A lot of it is telephone game, a lot of it is is lack of real familiarity with office software, a lot of it is the inherent integration challenge from sending the same document out for coordination to dozens of stakeholders.

All those mistakes you made fixes for based on comments in the draft that went out for O-6 review? At least 2 will pop up again at 1-star review because staffers will copy the same text back out from their local copy they had stashed during O-6 review rather than re-reviewing from scratch.

Style guidance to meet the Admiral's preferred format? You can provide it but there's not a chance they'll follow it, formatting is for humanities majors so you'll need to catch and fix all that yourself.

That's not to say the LLMs are foolproof or magically always correct, but a lot of these style of criticisms apply just as much, if not more, to the current status quo. I don't need LLMs to be perfect, I just need them to be better than the current alternatives.

No. The whole point of creating software is getting things done.

"More accurately and consistently" was merely downstream from what capabilities were natural for machine logic and hard algorithms.

Now, we're just spoiled for choice. We have hard algorithm software where we want to do things that benefit for accurate, consistent, highly deterministic behavior - and we have soft algorithm AI for when we want to do things that simply aren't amenable to hard logic.

Machine translation used to be a horrid mess when we were trying to do it with symbolic systems. Because symbolic systems are "consistent, highly deterministic" but not at all "accurate" on translation tasks. Being able to leverage LLMs for that is a generational leap.

> nuke

> I don’t have to do that with any of my juniors…

For some values of “nuke,” I absolutely have had to do that with juniors in the past. Perhaps you’re referring to a single rm -r or hilarious force push or something, but undertrained and unsupervised juniors regularly introduce things like SQL injection, XSS, etc. simply because they don’t know any better yet. This isn’t saying “AI is better across the board” - I just don’t think they’re comparable, also think AI shouldn’t be used to chop the bottom 5 rungs off our career ladder. But let’s not pretend juniors can be left alone with a codebase without any worries.
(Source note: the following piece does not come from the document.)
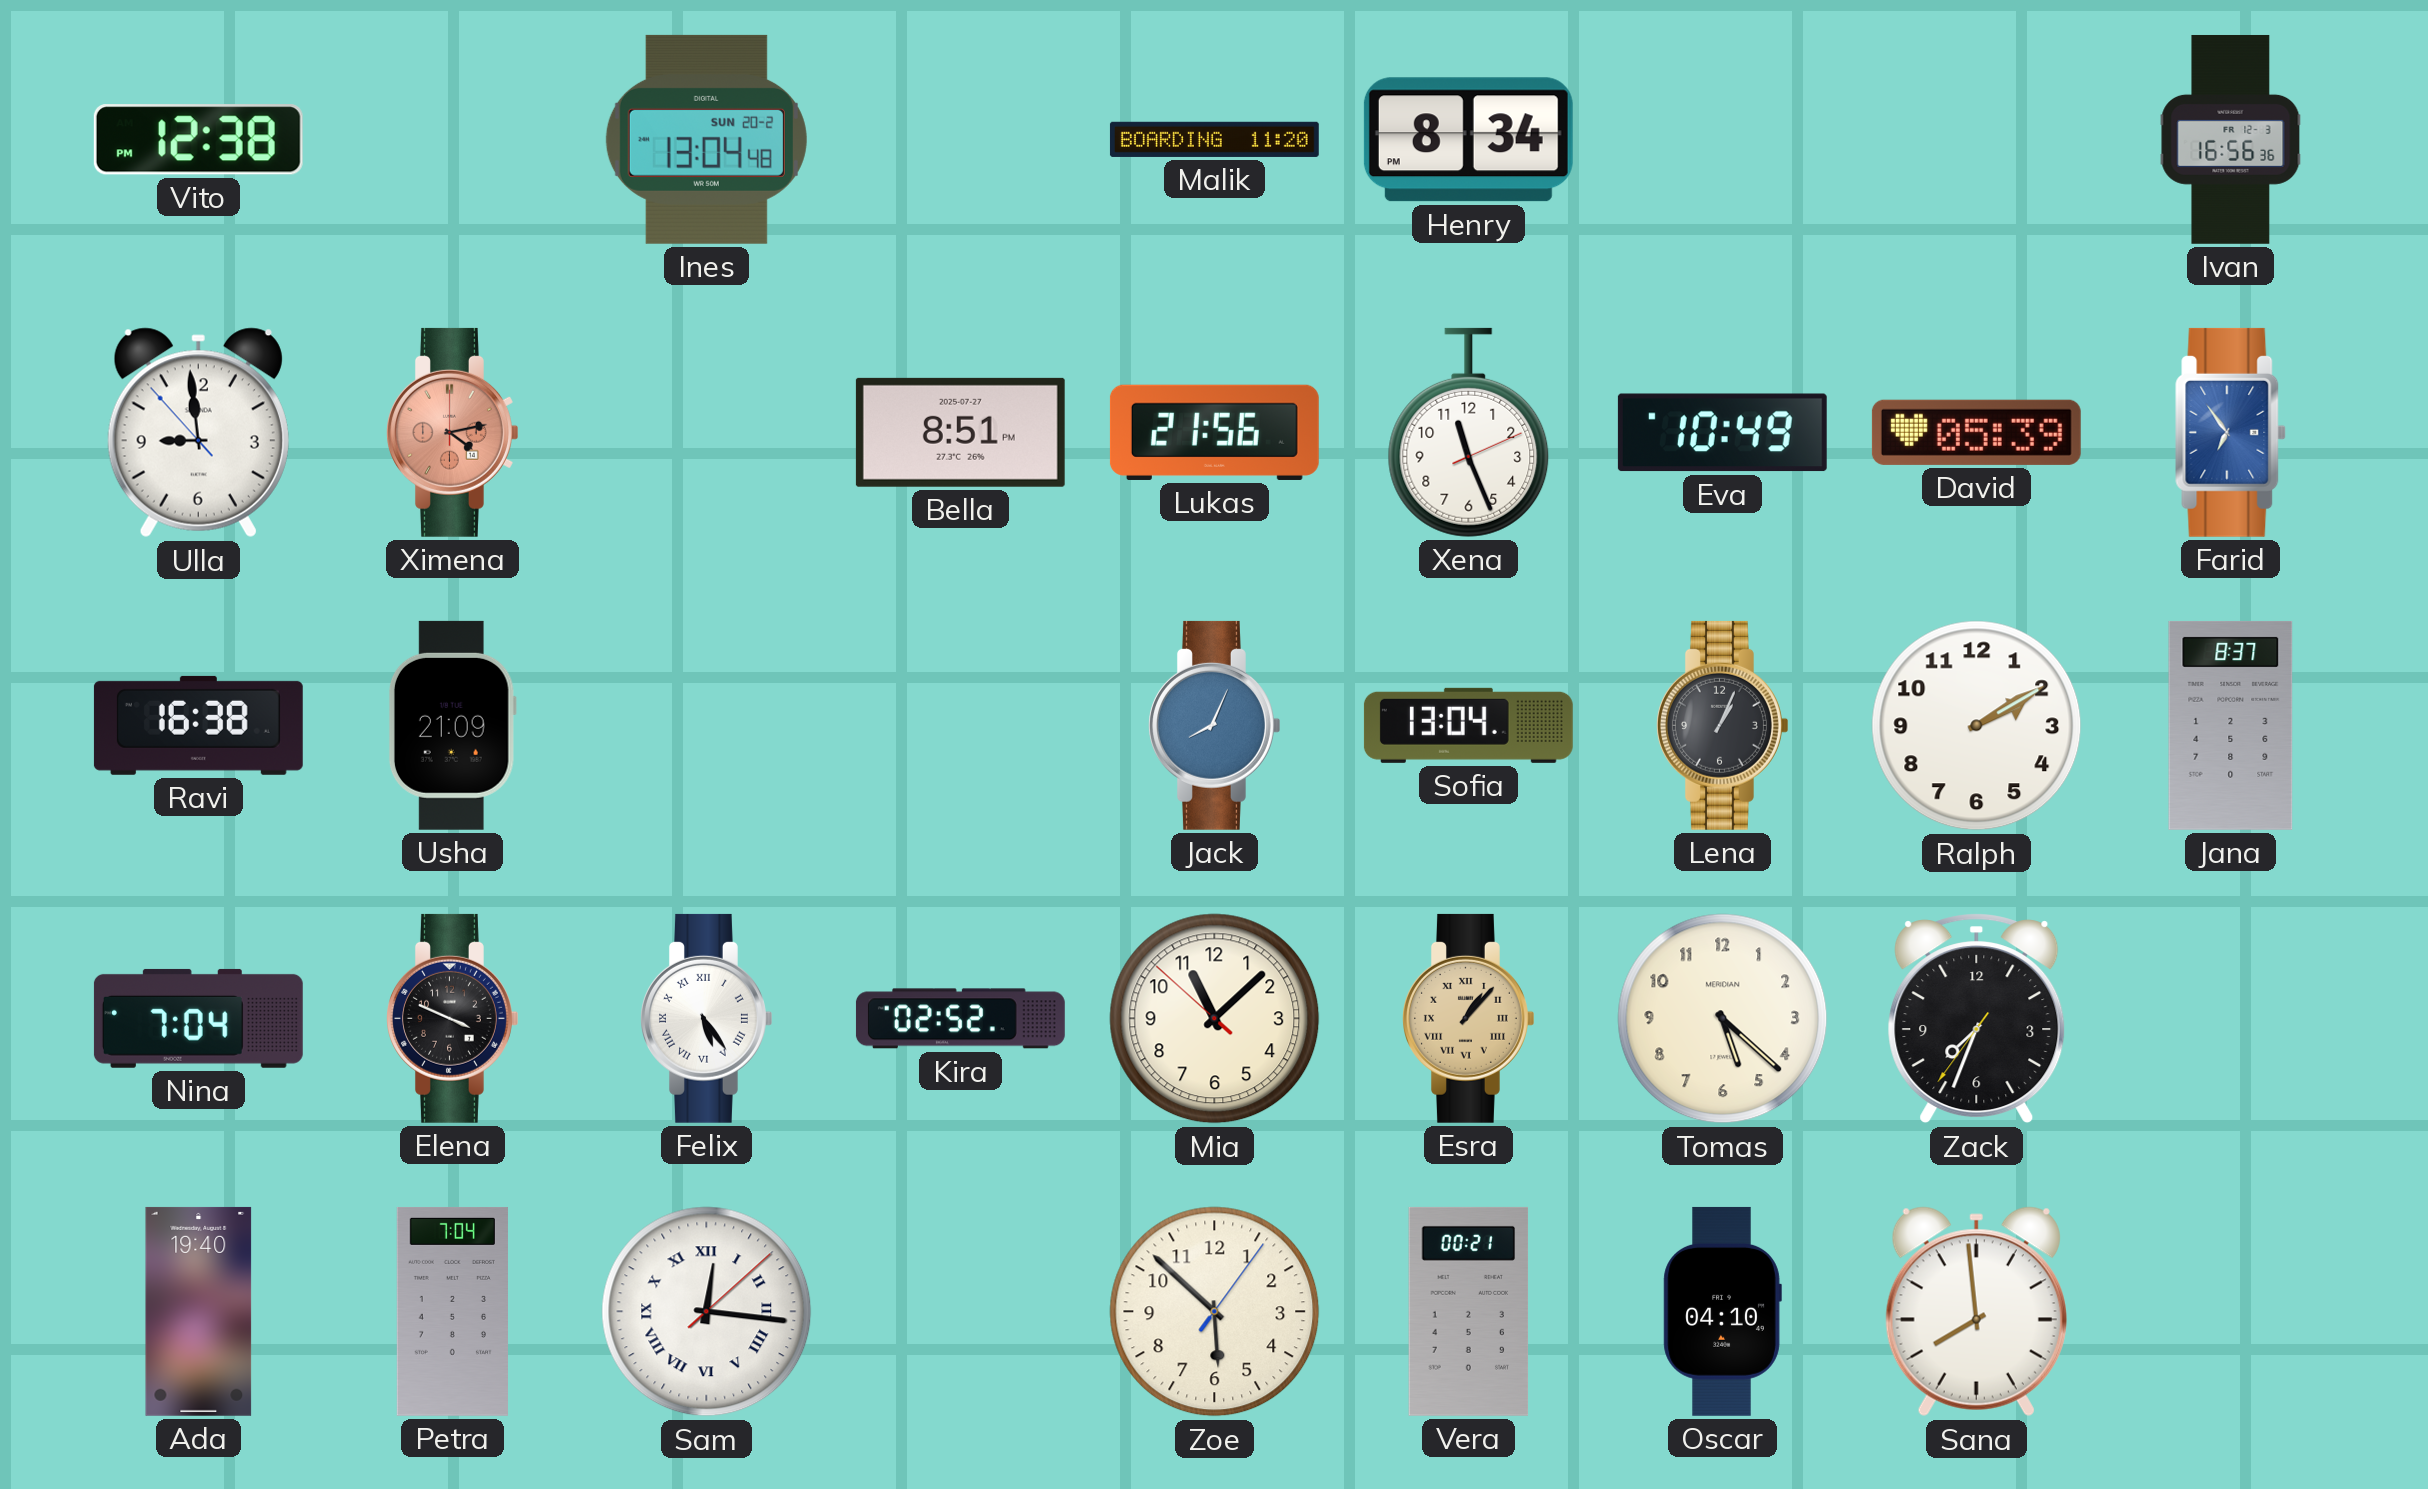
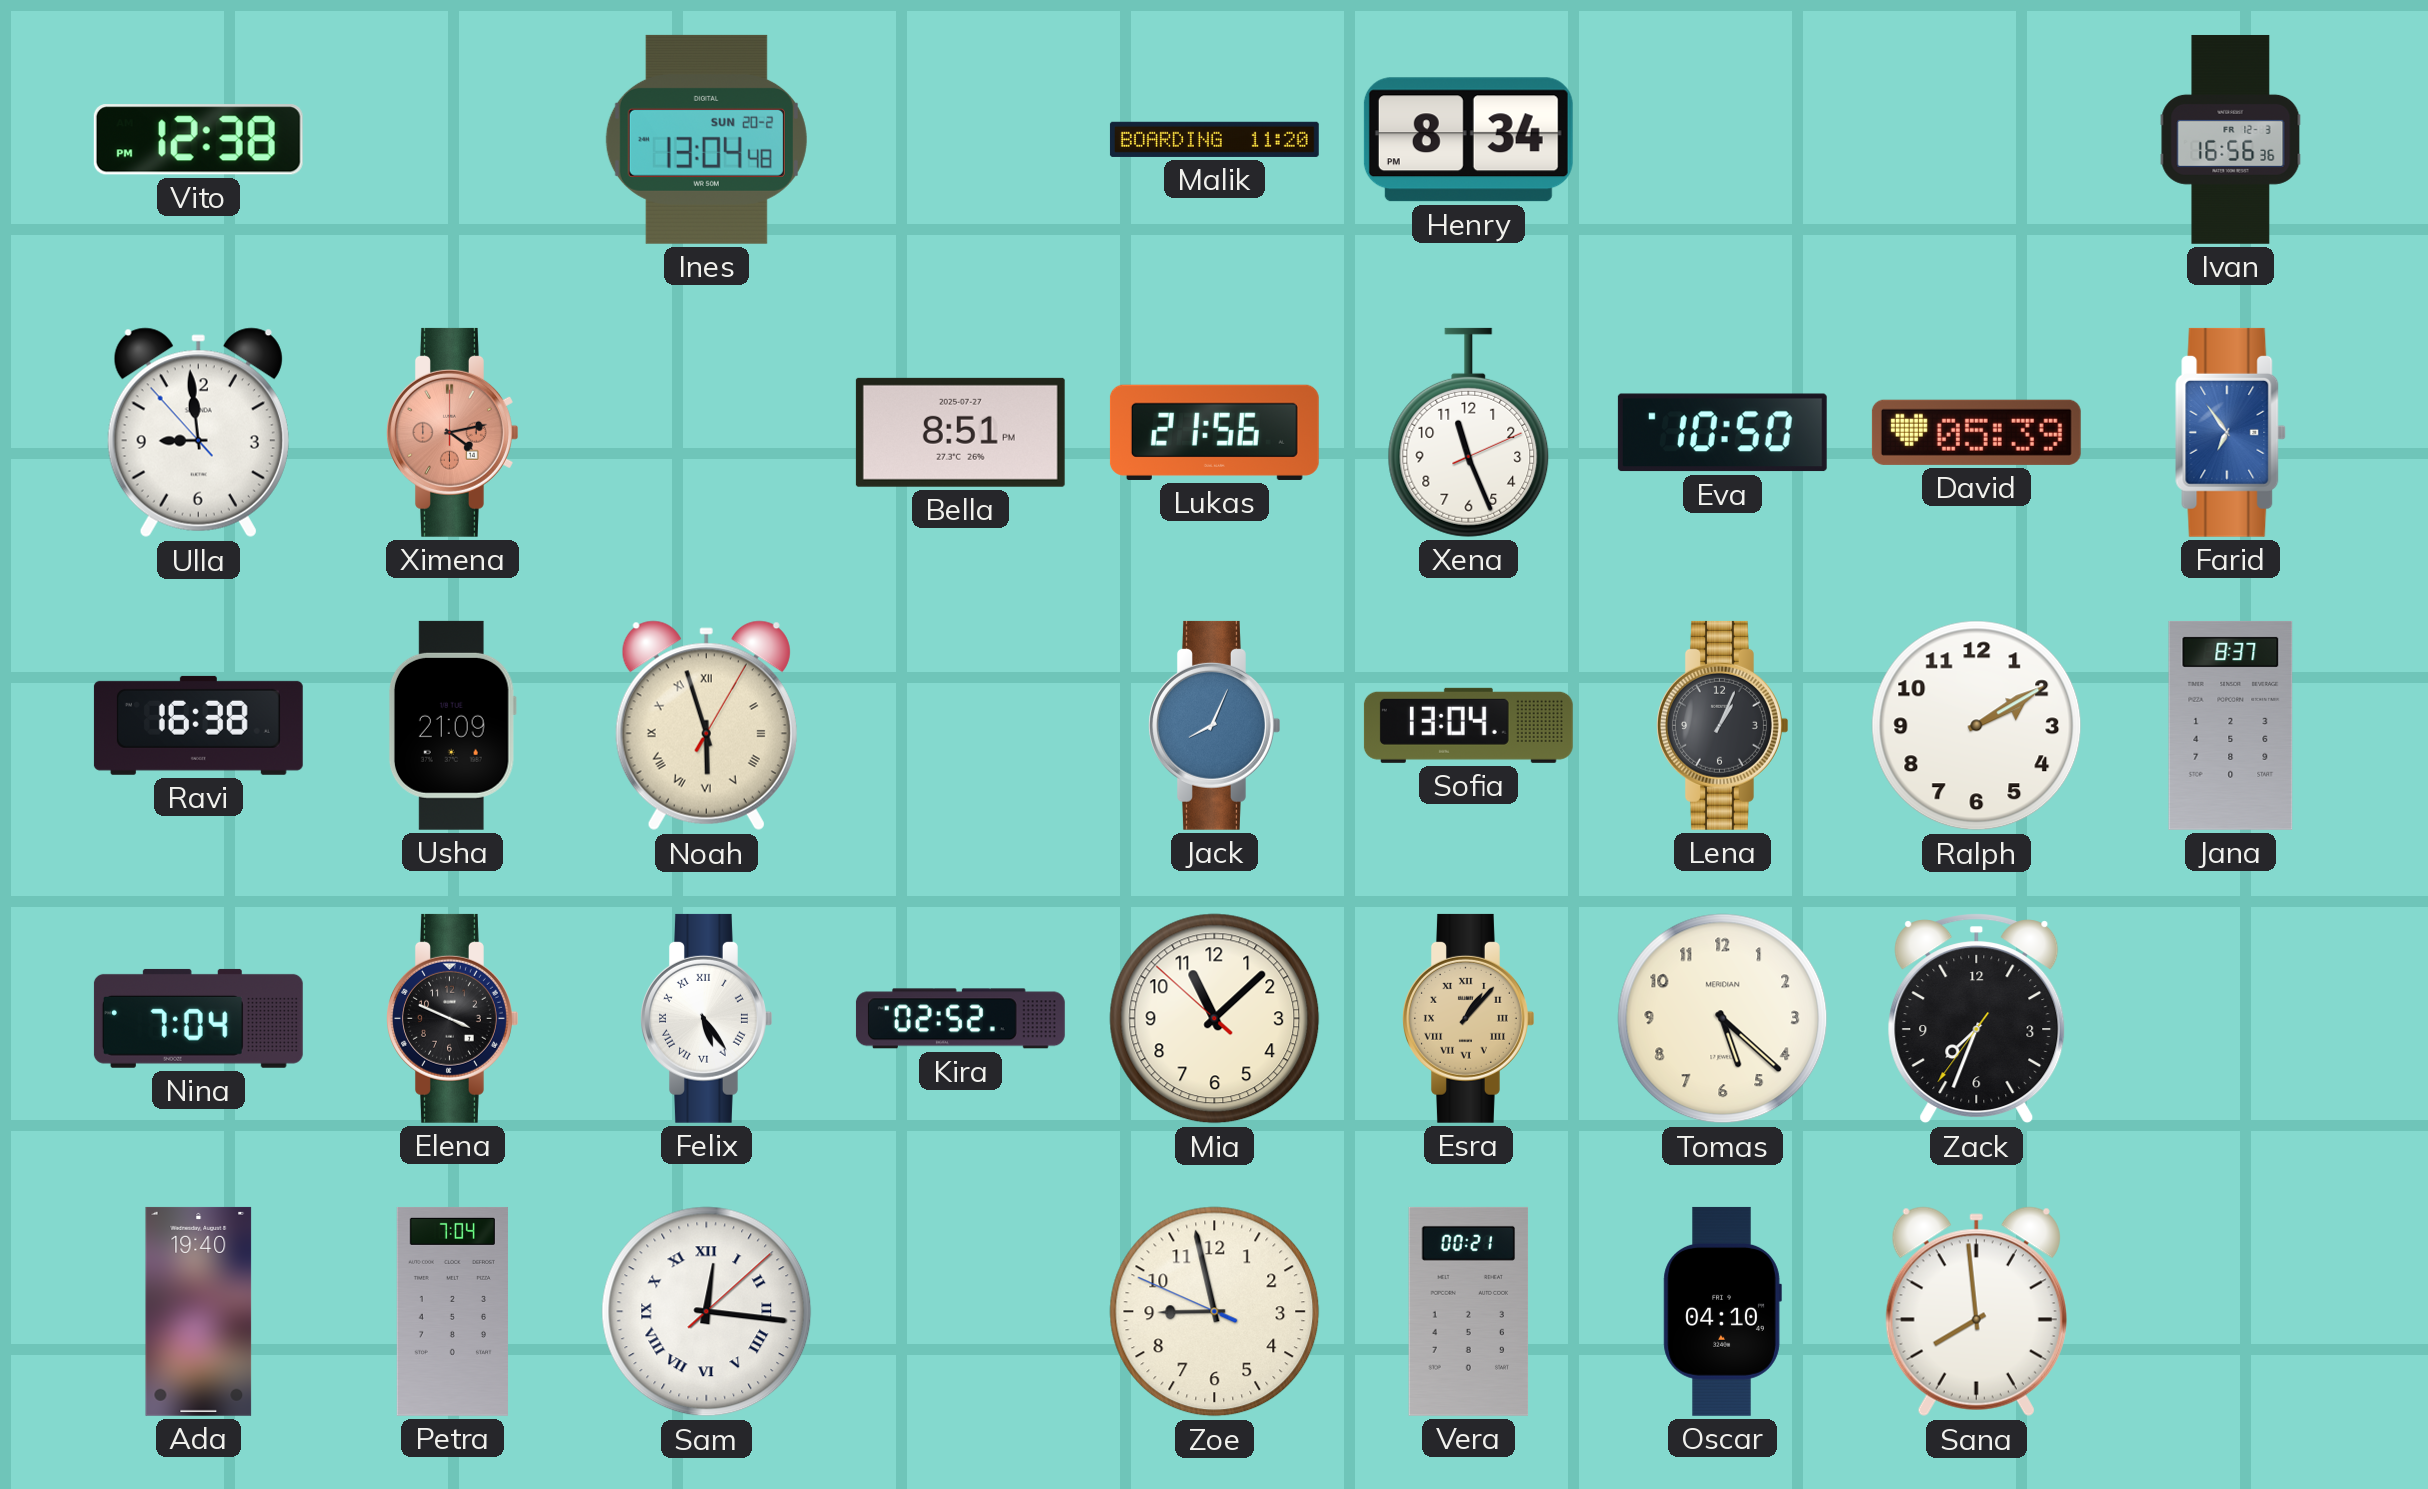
Eva: 10:49 -> 10:50
Noah: none -> 5:57
Zoe: 5:52 -> 8:57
A model solving original math problems may look like human reasoning, but internally the model is choosing the next token based on what it has learned about probability around various patterns and structures. The model knows about correlations between problems, proof techniques and answer structures, and when it "reasons" it's selecting a high probability trajectory through that learned knowledge.

A calculator is different because it is not probabilistic; it executes a fixed procedure. One of these models, when doing math, is more like a learned probabilistic system that understands enough structure around mathematics that some of its high probability trajectories seem like genuine reasoning.

The difference is that when a human reasoner goes to solve a problem, they'll think "this kind of proof usually goes this way" - following an explicit rule enforcement. The model may produce the same output, and may even appear to approach it the same way, but the mechanism is a probabilistic pattern selection rather than explicit rule enforcement.

> If you can come up with a way to do math without reasoning, that would be, in a sense, even more interesting than AI.

Logic is just syntactic manipulation of formulas. By the early 90s logical reasoning was pretty much solved with classical AI (the last building block being constraint logic programming).

My dear sir, the entire universe is made of things that "do math without reasoning!"

It's the default, and if we're lucky we harness pieces of it to discern something we're interested in.